Rivian is losing its head of manufacturing engineering at a critical time. The company is trying to sustainably ramp up the production of its R1T electric pickup truck as it reorganizes its leadership.

Charly Mwangi has been a longtime automotive engineer. Mwangi rose to the level of senior director of engineering at Tesla during his six-year tenure at the company and has been executive vice president in charge of manufacturing engineering at Rivian since 2020.

In an email obtained by Bloomberg, Rivian CEO R.J. Scaringe confirmed that Mwangi is leaving and that the company’s leadership is undergoing a reorganization. Most notably in the reorganization, Rivian will bring on Frank Klein, a former Magna executive, as chief operating officer (COO) – most of the top manufacturing leadership will now report to him.

Scaringe wrote in the email:

This is an important time for our growing business, all of which is happening in an extremely challenging environment. We are well-positioned for long-term success, but we must continuously evaluate how we operate.

Another important part of the reorganization is the splitting of Rivian’s commercial business, which mainly consists of its electric van for Amazon, and its retail business, which consists of the R1T electric pickup truck and R1S electric SUV.

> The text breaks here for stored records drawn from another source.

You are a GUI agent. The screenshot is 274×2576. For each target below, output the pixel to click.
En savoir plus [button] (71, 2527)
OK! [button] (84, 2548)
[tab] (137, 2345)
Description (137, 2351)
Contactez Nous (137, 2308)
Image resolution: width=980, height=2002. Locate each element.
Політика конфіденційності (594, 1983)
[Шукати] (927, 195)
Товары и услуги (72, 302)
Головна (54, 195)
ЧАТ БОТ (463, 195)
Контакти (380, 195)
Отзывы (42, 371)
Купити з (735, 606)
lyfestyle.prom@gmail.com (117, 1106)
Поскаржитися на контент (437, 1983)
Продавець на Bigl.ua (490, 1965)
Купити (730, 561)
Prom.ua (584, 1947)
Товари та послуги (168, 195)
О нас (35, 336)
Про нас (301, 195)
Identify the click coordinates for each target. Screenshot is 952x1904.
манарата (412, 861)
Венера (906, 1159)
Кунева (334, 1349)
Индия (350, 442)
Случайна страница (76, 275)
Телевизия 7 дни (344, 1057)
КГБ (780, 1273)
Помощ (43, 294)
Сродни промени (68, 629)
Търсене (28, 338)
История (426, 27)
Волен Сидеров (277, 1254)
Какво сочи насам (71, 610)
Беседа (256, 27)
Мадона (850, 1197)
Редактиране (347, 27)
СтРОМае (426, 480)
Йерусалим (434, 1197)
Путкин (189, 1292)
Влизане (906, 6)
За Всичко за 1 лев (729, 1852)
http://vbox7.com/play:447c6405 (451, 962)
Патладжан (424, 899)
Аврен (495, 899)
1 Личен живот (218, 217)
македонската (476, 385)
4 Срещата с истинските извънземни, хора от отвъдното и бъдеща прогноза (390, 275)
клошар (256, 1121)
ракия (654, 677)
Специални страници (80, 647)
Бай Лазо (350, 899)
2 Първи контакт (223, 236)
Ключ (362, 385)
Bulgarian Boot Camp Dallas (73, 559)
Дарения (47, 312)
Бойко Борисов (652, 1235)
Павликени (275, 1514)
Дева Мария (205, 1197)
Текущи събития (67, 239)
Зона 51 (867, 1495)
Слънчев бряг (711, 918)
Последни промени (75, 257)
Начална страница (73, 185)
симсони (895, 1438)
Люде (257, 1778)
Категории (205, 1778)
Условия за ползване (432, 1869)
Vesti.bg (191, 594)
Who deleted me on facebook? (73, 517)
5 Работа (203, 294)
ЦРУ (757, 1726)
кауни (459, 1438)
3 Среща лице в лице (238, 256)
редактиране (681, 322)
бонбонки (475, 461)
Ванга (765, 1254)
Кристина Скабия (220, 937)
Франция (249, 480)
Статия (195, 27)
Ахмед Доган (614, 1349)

The reorganization comes as Rivian is ramping up production of those vehicles but not without issues. The company has already reduced its guidance for production this year due to supply chain issues.

Last quarter, Rivian produced 2,553 electric vehicles and delivered 1,227 of them. It is currently losing a lot of money on those vehicles during the production ramp-up. Right now, Rivian is in a race to continue increasing production to satisfy demand while trying to improve its gross margin to produce the EVs profitably and stop hemorrhaging money.

Electrek’s Take

Hopefully, the reorganization will help on that front. While I don’t think it’s yet critical thanks to Rivian’s strong cash balance, the company needs to start showing a trend of improving gross margin because it is going to start being an issue if it still has a negative gross margin by the time it produces more than 10,000 vehicles per quarter.

We recently reviewed the Rivian R1T, and we loved the product, but we won’t be able to love future Rivian products if they can’t produce profitably, which is why that’s important to follow this thread at Rivian in the coming months.